I say, it feels like pain and tightness in my chest.

Some moments it feels like suffocation.

It is like a dark cloud hovering over my head — condensed from atmospheric water vapor and then becomes heavy enough to fall under gravity. It follows me wherever I go.

I am well acquainted with grief.

Grief has now become a companion of mine.
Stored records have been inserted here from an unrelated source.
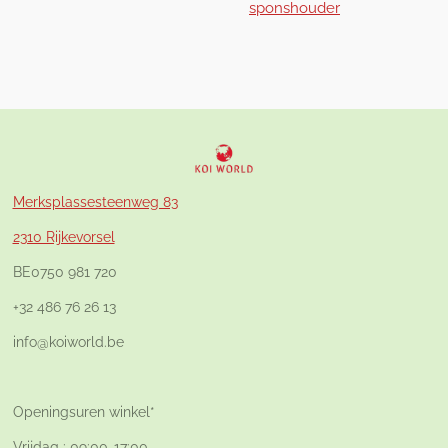
sponshouder
Merksplassesteenweg 83
2310 Rijkevorsel
BE0750 981 720
+32 486 76 26 13
info@koiworld.be
Openingsuren winkel*
Vrijdag : 09:00-17:00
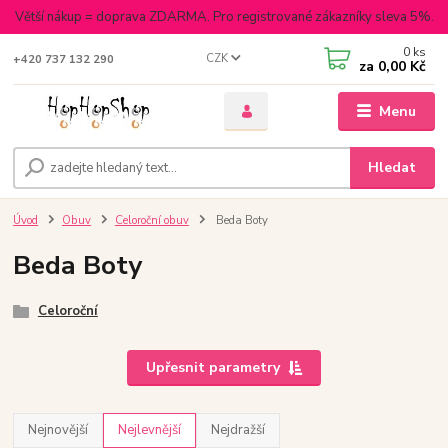
Větší nákup = doprava ZDARMA. Pro registrované zákazníky sleva 5%.
0
ks
CZK
+420 737 132 290
za
0,00 Kč
Menu
Hledat
Úvod
Obuv
Celoroční obuv
Beda Boty
Beda Boty
Celoroční
Upřesnit parametry
Nejnovější
Nejlevnější
Nejdražší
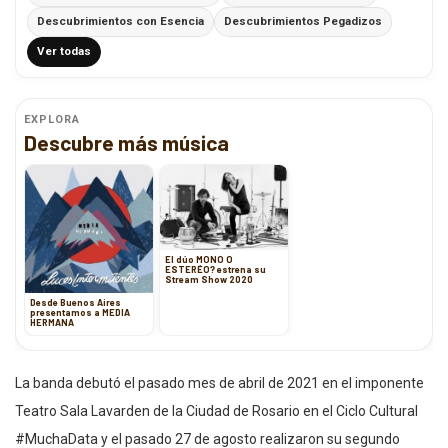
Descubrimientos con Esencia
Descubrimientos Pegadizos
Ver todas
EXPLORA
Descubre más música
El dúo MONO O
ESTERÉO? estrena su
Stream Show 2020
Desde Buenos Aires
presentamos a MEDIA
HERMANA
La banda debutó el pasado mes de abril de 2021 en el imponente
Teatro Sala Lavarden de la Ciudad de Rosario en el Ciclo Cultural
#MuchaData y el pasado 27 de agosto realizaron su segundo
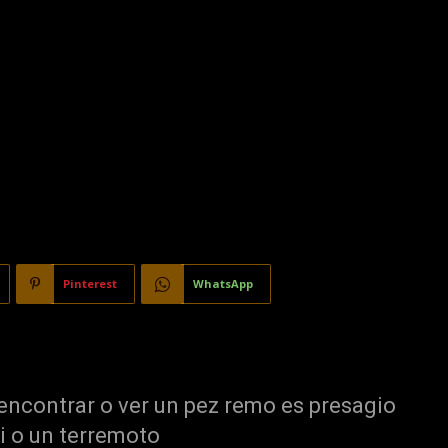
Pinterest
WhatsApp
encontrar o ver un pez remo es presagio
i o un terremoto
It’s the one thing that is promised to us all, both human and animals alike.

I no longer run from it.
I cannot outrun it.
It’s all around me.

I eat with it.
I shower with it.
I sleep with it.

I sit with it.

I let the silence fill my eardrums.
Sometimes it bear hugs me and sometimes it just sits across the room —
But it’s always present.

It speaks without a voice.
It’s an energy.
The energy never dies.

I have not learned how to transmute it, if at all possible.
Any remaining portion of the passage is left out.